Stored data entries
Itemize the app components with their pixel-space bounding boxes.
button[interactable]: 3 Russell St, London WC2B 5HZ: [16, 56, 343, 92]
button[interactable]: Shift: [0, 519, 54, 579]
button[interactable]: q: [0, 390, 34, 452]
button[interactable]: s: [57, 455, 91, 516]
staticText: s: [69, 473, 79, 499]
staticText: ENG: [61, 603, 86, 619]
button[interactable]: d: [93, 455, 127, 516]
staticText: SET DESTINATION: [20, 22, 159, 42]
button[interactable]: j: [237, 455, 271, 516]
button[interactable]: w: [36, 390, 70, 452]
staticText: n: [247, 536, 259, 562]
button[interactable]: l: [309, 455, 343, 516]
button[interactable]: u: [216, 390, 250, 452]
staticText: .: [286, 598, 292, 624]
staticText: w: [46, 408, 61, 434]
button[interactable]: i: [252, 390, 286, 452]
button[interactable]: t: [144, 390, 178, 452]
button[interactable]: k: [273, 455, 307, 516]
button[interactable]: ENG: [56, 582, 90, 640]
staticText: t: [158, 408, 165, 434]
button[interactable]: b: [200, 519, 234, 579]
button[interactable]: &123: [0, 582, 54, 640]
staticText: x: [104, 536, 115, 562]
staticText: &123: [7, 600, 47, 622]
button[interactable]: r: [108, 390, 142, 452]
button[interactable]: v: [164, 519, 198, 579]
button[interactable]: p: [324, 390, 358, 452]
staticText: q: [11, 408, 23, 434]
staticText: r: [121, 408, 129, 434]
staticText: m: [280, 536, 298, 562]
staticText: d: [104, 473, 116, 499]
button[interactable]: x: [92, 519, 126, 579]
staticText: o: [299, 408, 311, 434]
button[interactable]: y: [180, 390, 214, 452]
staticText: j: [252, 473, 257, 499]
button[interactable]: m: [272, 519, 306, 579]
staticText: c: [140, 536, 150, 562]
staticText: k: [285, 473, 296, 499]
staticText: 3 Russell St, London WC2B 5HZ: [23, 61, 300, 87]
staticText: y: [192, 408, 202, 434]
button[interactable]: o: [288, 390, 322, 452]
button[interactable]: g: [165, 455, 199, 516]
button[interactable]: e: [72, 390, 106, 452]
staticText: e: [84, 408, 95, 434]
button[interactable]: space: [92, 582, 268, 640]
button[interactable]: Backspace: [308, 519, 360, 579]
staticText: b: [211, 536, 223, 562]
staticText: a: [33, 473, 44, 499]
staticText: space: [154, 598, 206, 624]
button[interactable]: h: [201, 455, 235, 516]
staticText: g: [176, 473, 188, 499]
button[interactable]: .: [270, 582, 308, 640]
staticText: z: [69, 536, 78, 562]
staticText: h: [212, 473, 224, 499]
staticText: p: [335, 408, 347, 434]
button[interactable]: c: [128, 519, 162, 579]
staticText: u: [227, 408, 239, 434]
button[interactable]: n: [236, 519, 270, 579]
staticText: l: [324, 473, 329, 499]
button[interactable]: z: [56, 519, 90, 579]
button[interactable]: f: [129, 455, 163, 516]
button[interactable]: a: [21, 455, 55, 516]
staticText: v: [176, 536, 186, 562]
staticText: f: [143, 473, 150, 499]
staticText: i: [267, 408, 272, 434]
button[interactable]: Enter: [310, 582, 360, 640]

### [TASK GOAL]
Wherever the word "Russell" appears in the entries above, copy that whole line.

### [TASK ANSWER]
button[interactable]: 3 Russell St, London WC2B 5HZ: [16, 56, 343, 92]
staticText: 3 Russell St, London WC2B 5HZ: [23, 61, 300, 87]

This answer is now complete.